If I understand your question correctly, you have chosen the wrong data structure to represent dependencies. Whenever multiple parents are allowed in a dependency hierarchy, you have a Directed Acyclic Graph (DAG), not a tree as you have shown. (A tree is a specialization of DAG where every node happens to have one parent. DAGs are strictly more powerful.)

You have shown a quirky kind of tree where a single node (e.g. "jquery-core jquery-migrate",) represents a pair of DAG nodes. This won't work in general. If A is a dependency of (B and C) and D is one of (B and E), then what? If you choose to use two different tree nodes for the (B,C) and (B,E) combinations, what do edges from these combination nodes to their dependencies mean? Moreover, even if you adopt some conservative answer to this question, there are 2^N combinations of N nodes. This approach could easily lead to an enormous tree.

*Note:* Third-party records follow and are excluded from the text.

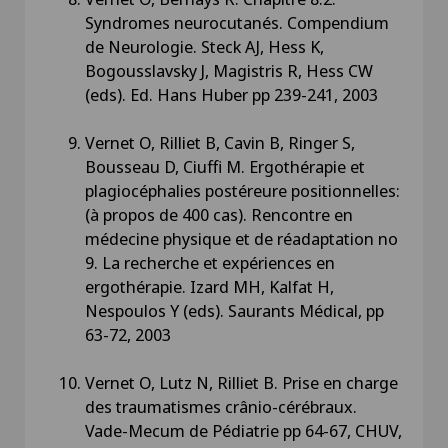
Syndromes neurocutanés. Compendium
de Neurologie. Steck AJ, Hess K,
Bogousslavsky J, Magistris R, Hess CW
(eds). Ed. Hans Huber pp 239-241, 2003
Vernet O, Rilliet B, Cavin B, Ringer S,
Bousseau D, Ciuffi M. Ergothérapie et
plagiocéphalies postéreure positionnelles:
(à propos de 400 cas). Rencontre en
médecine physique et de réadaptation no
9. La recherche et expériences en
ergothérapie. Izard MH, Kalfat H,
Nespoulos Y (eds). Saurants Médical, pp
63-72, 2003
Vernet O, Lutz N, Rilliet B. Prise en charge
des traumatismes crânio-cérébraux.
Vade-Mecum de Pédiatrie pp 64-67, CHUV,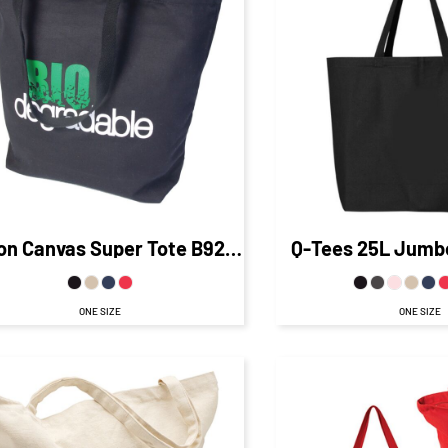
$14.76
C
$20.53
CAD
$18.
$13.53
CAD
$12.76
CA
$13.53
CAD
$6.53
CAD
$8.01
C
$20
$10.76
CA
on Canvas Super Tote
B9213
Q-Tees
25L Jumb
ONE SIZE
ONE SIZE
$22.50
CAD
$15.50
CAD
$15.16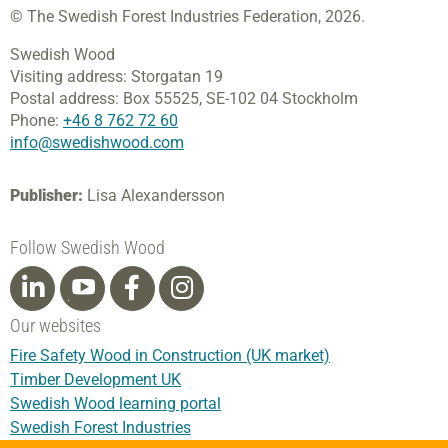
© The Swedish Forest Industries Federation, 2026.
Swedish Wood
Visiting address:
Storgatan 19
Postal address:
Box 55525,
SE-102 04 Stockholm
Phone:
+46 8 762 72 60
info@swedishwood.com
Publisher:
Lisa Alexandersson
Follow Swedish Wood
Our websites
Fire Safety Wood in Construction (UK market)
Timber Development UK
Swedish Wood learning portal
Swedish Forest Industries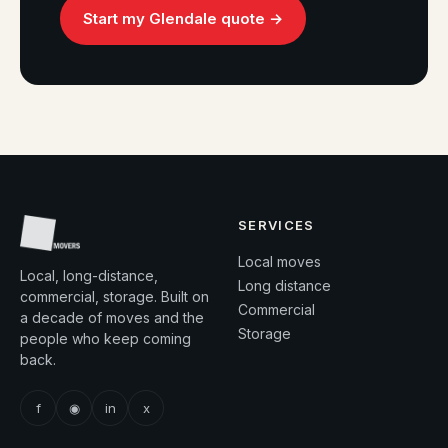
Start my Glendale quote →
SERVICES
Local moves
Local, long-distance,
Long distance
commercial, storage. Built on
Commercial
a decade of moves and the
Storage
people who keep coming
back.
f
◉
in
x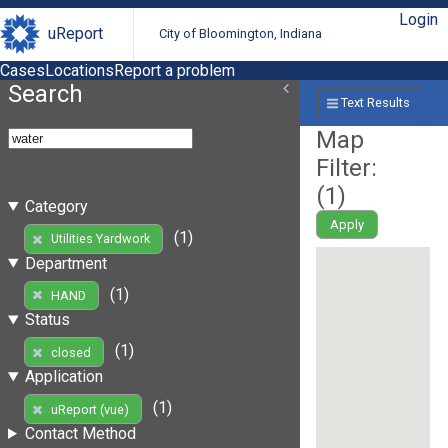
Login
uReport
City of Bloomington, Indiana
Cases
Locations
Report a problem
Search
Text Results
Map
Filter:
(
1
)
Category
Apply
(1)
Utilities Yardwork
Department
(1)
HAND
Status
(1)
closed
Application
(1)
uReport (vue)
Contact Method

In JSON or PHP, a DAG is easy to represent and search. Store it as an adjacency list: A map taking any library to a list of other libraries that are either its dependencies or dependent on it (choose the direction based on your purpose; to match the tree you showed, it would be the second choice). Search it with any graph search algorithm (e.g. depth first or breadth first).

NB In a general system you must also worry about dependency cycles, which can be accomplished with a search as above.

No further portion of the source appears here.